Exercise prompt:
In the data below, begin at the line with "рафинада. Клеровочный аппарат включает" and stop after the line with "expert op het vlak van de"; output those lines exactly and no pictures.

• • • • • • •

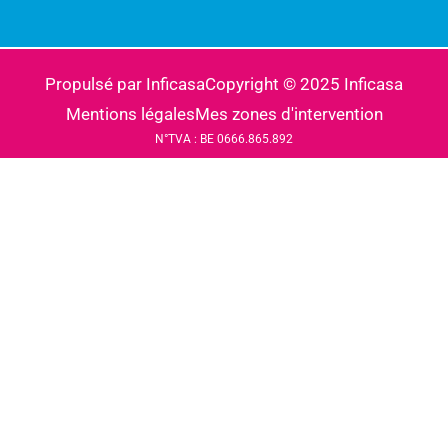
Propulsé par Inficasa
Copyright © 2025 Inficasa
Mentions légales
Mes zones d'intervention
N°TVA : BE 0666.865.892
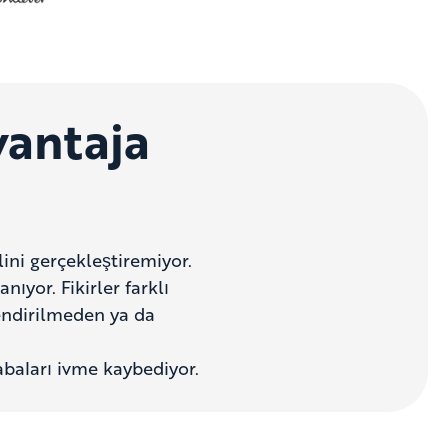
vantaja
ini gerçekleştiremiyor.
ıyor. Fikirler farklı
lendirilmeden ya da
çabaları ivme kaybediyor.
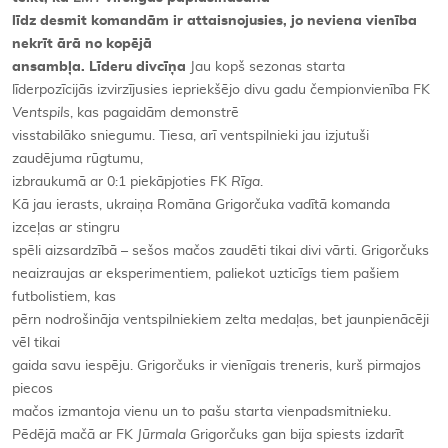
līdz desmit komandām ir attaisnojusies, jo neviena vienība
nekrīt ārā no kopējā
ansambļa. Līderu divcīņa
Jau kopš sezonas starta
līderpozīcijās izvirzījusies iepriekšējo divu gadu čempionvienība FK
Ventspils
, kas pagaidām demonstrē
visstabilāko sniegumu. Tiesa, arī ventspilnieki jau izjutuši
zaudējuma rūgtumu,
izbraukumā ar 0:1 piekāpjoties FK
Rīga
.
Kā jau ierasts, ukraiņa Romāna Grigorčuka vadītā komanda
izceļas ar stingru
spēli aizsardzībā – sešos mačos zaudēti tikai divi vārti. Grigorčuks
neaizraujas ar eksperimentiem, paliekot uzticīgs tiem pašiem
futbolistiem, kas
pērn nodrošināja ventspilniekiem zelta medaļas, bet jaunpienācēji
vēl tikai
gaida savu iespēju. Grigorčuks ir vienīgais treneris, kurš pirmajos
piecos
mačos izmantoja vienu un to pašu starta vienpadsmitnieku.
Pēdējā mačā ar FK
Jūrmala
Grigorčuks gan bija spiests izdarīt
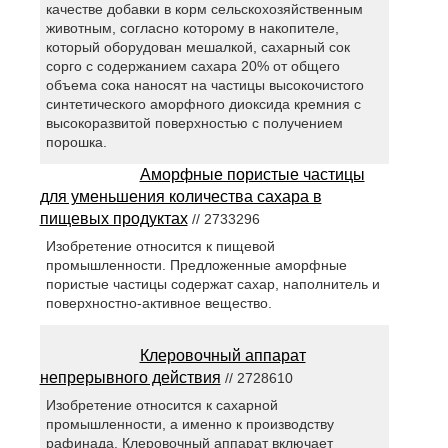
качестве добавки в корм сельскохозяйственным
животным, согласно которому в накопителе,
который оборудован мешалкой, сахарный сок
сорго с содержанием сахара 20% от общего
объема сока наносят на частицы высокочистого
синтетического аморфного диоксида кремния с
высокоразвитой поверхностью с получением
порошка.
Аморфные пористые частицы
для уменьшения количества сахара в
пищевых продуктах
// 2733296
Изобретение относится к пищевой
промышленности. Предложенные аморфные
пористые частицы содержат сахар, наполнитель и
поверхностно-активное вещество.
Клеровочный аппарат
непрерывного действия
// 2728610
Изобретение относится к сахарной
промышленности, а именно к производству
рафинада. Клеровочный аппарат включает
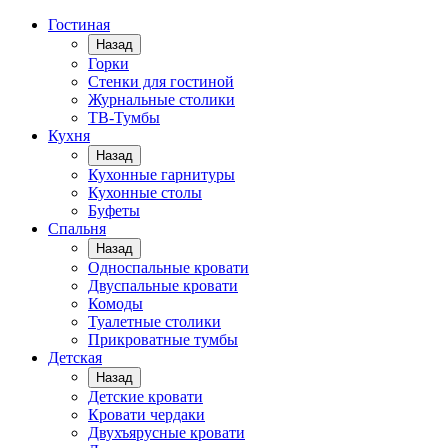
Гостиная
Назад
Горки
Стенки для гостиной
Журнальные столики
TВ-Тумбы
Кухня
Назад
Кухонные гарнитуры
Кухонные столы
Буфеты
Спальня
Назад
Односпальные кровати
Двуспальные кровати
Комоды
Туалетные столики
Прикроватные тумбы
Детская
Назад
Детские кровати
Кровати чердаки
Двухъярусные кровати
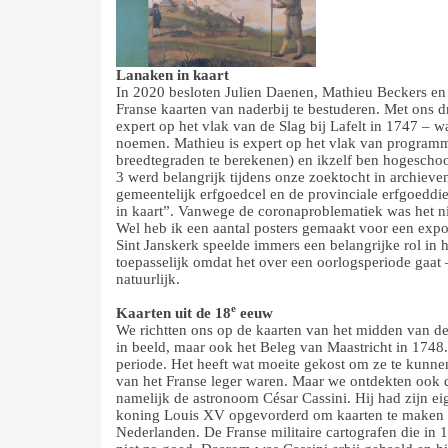
Lanaken in kaart
In 2020 besloten Julien Daenen, Mathieu Beckers en 
Franse kaarten van naderbij te bestuderen. Met ons d
expert op het vlak van de Slag bij Lafelt in 1747 – w
noemen. Mathieu is expert op het vlak van program
breedtegraden te berekenen) en ikzelf ben hogeschool
3 werd belangrijk tijdens onze zoektocht in archiev
gemeentelijk erfgoedcel en de provinciale erfgoeddi
in kaart”. Vanwege de coronaproblematiek was het nie
Wel heb ik een aantal posters gemaakt voor een expo
Sint Janskerk speelde immers een belangrijke rol in 
toepasselijk omdat het over een oorlogsperiode gaat 
natuurlijk.
e
Kaarten uit de 18
eeuw
We richtten ons op de kaarten van het midden van d
in beeld, maar ook het Beleg van Maastricht in 1748.
periode. Het heeft wat moeite gekost om ze te kunnen
van het Franse leger waren. Maar we ontdekten ook da
namelijk de astronoom César Cassini. Hij had zijn e
koning Louis XV opgevorderd om kaarten te maken va
Nederlanden. De Franse militaire cartografen die in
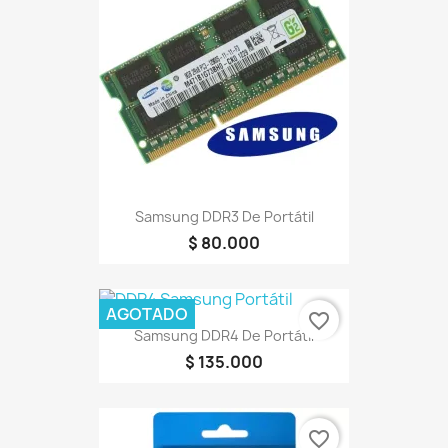
Samsung DDR3 De Portátil
$ 80.000
AGOTADO
favorite_border
Samsung DDR4 De Portátil
$ 135.000
favorite_border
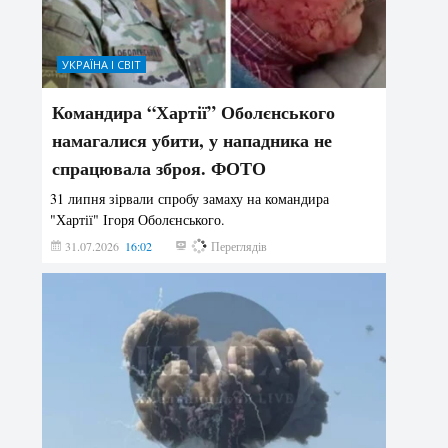
УКРАЇНА І СВІТ
Командира “Хартії” Оболєнського
намагалися убити, у нападника не
спрацювала зброя. ФОТО
31 липня зірвали спробу замаху на командира
"Хартії" Ігоря Оболєнського.
31.07.2026
16:02
198
Переглядів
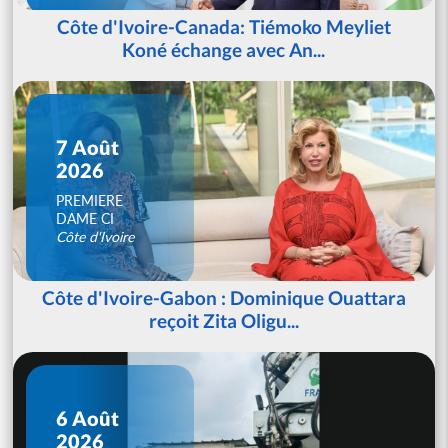
Côte d'Ivoire-Canada: Tiémoko Meyliet
Koné échange avec An...
7 Août
2026
PREMIERE
DAME CI
Côte d'Ivoire
Côte d'Ivoire-Gabon : Dominique Ouattara
reçoit Zita Oligu...
6 Août
2026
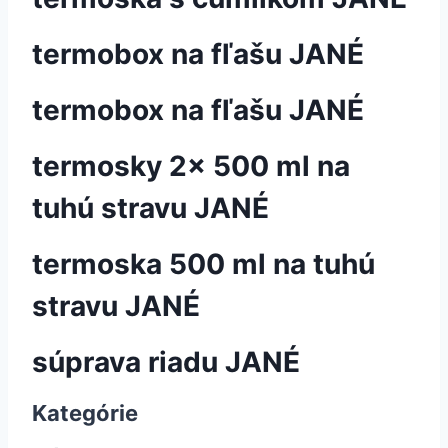
termobox na fľašu JANÉ
termobox na fľašu JANÉ
termosky 2x 500 ml na
tuhú stravu JANÉ
termoska 500 ml na tuhú
stravu JANÉ
súprava riadu JANÉ
Kategórie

• • • • • • •

Answer section:
рафинада. Клеровочный аппарат включает
Гостиная
Назад
Горки
Стенки для гостиной
Журнальные столики
TВ-Тумбы
Кухня
Назад
Кухонные гарнитуры
Кухонные столы
Буфеты
Спальня
Назад
Односпальные кровати
Двуспальные кровати
Комоды
Туалетные столики
Прикроватные тумбы
Детская
Назад
Детские кровати
Кровати чердаки
Двухъярусные кровати
Lanaken in kaart
In 2020 besloten Julien Daenen, Mathieu Beckers en 
Franse kaarten van naderbij te bestuderen. Met ons d
expert op het vlak van de Slag bij Lafelt in 1747 – w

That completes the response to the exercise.